Hermes Agent is an open-source autonomous AI agent built by Nous Research, the lab behind the Hermes language model family. Think of it as a CLI-first personal agent that runs on your machine, talks to a model provider of your choice, and uses tools to actually do work in your life and your business. You install it with one command, you run hermes in your terminal, and you start delegating real work.
The thing that makes Hermes Agent different from a raw model API or a chat interface is the standard library it ships with. Out of the box you get more than 40 tools (browser, web search, cron, image generation, home assistant, file system access) and a set of pre-installed skills that vary by platform. On a Mac, that includes Apple Notes, Apple Reminders, iMessage, Find My, and a handful of others. You skip the skills-hub scavenger hunt that other agents force on you and you start working immediately.
The other thing that makes Hermes feel different is persistent memory. Every time the agent successfully completes a task, it writes to a local SQLite database. That memory is searchable, structured, and survives across sessions. If you forgot to save an API key to an environment variable but you mentioned it in a conversation last week, Hermes can find it.
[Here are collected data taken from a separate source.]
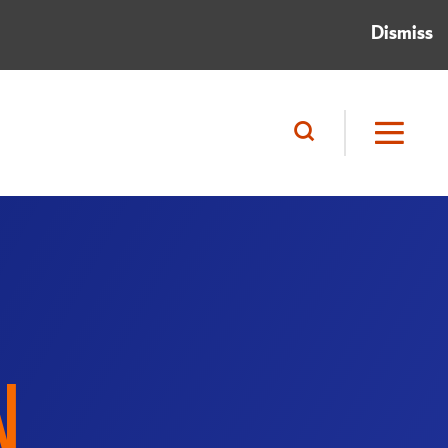
Dismiss
N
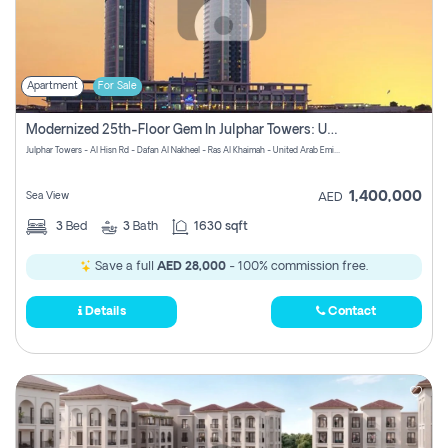
Apartment
For Sale
Modernized 25th-Floor Gem In Julphar Towers: Unmatched Views
Julphar Towers - Al Hisn Rd - Dafan Al Nakheel - Ras Al Khaimah - United Arab Emirates
1,400,000
Sea View
AED
3
Bed
3
Bath
1630 sqft
Save a full
AED 28,000
- 100% commission free.
Details
Contact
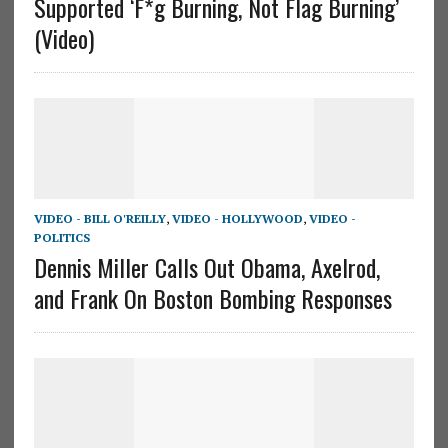
Supported ‘F*g Burning, Not Flag Burning’
(Video)
VIDEO - BILL O'REILLY
,
VIDEO - HOLLYWOOD
,
VIDEO -
POLITICS
Dennis Miller Calls Out Obama, Axelrod,
and Frank On Boston Bombing Responses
If you taught it your file naming convention three weeks ago, you do not have to teach it again.
The combination of "ships with everything" plus "remembers what you taught it" is what makes Hermes feel less like a chatbot and more like an employee.
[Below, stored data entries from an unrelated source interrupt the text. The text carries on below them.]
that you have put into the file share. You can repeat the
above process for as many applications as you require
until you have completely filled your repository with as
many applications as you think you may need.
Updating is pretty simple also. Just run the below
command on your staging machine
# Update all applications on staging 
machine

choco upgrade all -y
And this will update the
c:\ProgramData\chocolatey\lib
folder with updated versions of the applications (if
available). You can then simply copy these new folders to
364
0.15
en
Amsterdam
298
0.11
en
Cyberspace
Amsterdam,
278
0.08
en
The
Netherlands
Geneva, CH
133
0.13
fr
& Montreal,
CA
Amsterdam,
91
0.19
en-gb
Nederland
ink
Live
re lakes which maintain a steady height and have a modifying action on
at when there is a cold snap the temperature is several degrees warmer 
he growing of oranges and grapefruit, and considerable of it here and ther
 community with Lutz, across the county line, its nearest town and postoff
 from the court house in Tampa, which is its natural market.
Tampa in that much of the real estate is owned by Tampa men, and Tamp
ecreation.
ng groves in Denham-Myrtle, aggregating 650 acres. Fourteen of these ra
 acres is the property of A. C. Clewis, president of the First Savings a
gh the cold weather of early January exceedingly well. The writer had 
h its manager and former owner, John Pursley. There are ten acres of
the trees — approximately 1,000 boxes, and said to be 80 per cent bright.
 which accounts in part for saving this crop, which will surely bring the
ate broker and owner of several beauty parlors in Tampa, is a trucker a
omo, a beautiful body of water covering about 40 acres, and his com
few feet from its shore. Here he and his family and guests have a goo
As Yohei Nakajima, creator of BabyAGI and one of the earliest builders in the autonomous agent space, put it, "What people seem to want was a single agent they communicate with, that can communicate with and leverage agents from other people and tools." Hermes Agent is the clearest implementation of that vision available today: one agent, connected to dozens of tools, that remembers your work and grows with you.
What people seem to want was a single agent they communicate with, that can communicate with and leverage agents from other people and tools.
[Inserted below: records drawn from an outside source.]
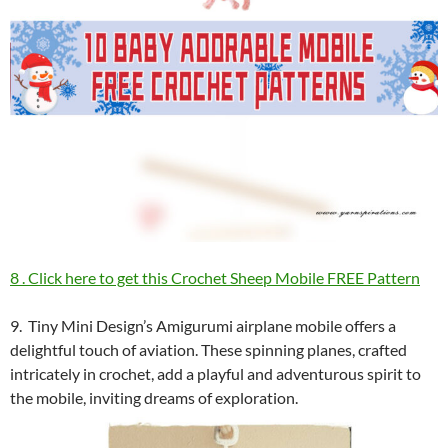
8 . Click here to get this Crochet Sheep Mobile FREE Pattern
9. Tiny Mini Design’s Amigurumi airplane mobile offers a
delightful touch of aviation. These spinning planes, crafted
intricately in crochet, add a playful and adventurous spirit to
the mobile, inviting dreams of exploration.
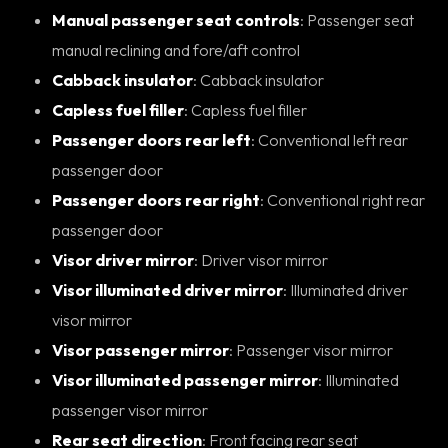
Manual passenger seat controls
: Passenger seat
manual reclining and fore/aft control
Cabback insulator
: Cabback insulator
Capless fuel filler
: Capless fuel filler
Passenger doors rear left
: Conventional left rear
passenger door
Passenger doors rear right
: Conventional right rear
passenger door
Visor driver mirror
: Driver visor mirror
Visor illuminated driver mirror
: Illuminated driver
visor mirror
Visor passenger mirror
: Passenger visor mirror
Visor illuminated passenger mirror
: Illuminated
passenger visor mirror
Rear seat direction
: Front facing rear seat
Why Hermes Agent Took Off: The Three OpenClaw Problems It Fixes
OpenClaw is not a bad tool. It pioneered most of what we now take for granted in personal AI agents, and the team is shipping a lot. But three structural problems pushed serious users off the platform in March and April 2026, and Hermes solves all three.
Problem 1: No Built-In Memory
OpenClaw expects you to bring your own memory layer, usually through a plugin or an external markdown vault. That is fine in theory, but in practice it means the agent re-asks the same questions every session and you re-explain the same context. Imran put it bluntly in his walkthrough: he kept telling OpenClaw to do the same things over and over again because there was no built-in memory system. After three weeks of that, the friction adds up.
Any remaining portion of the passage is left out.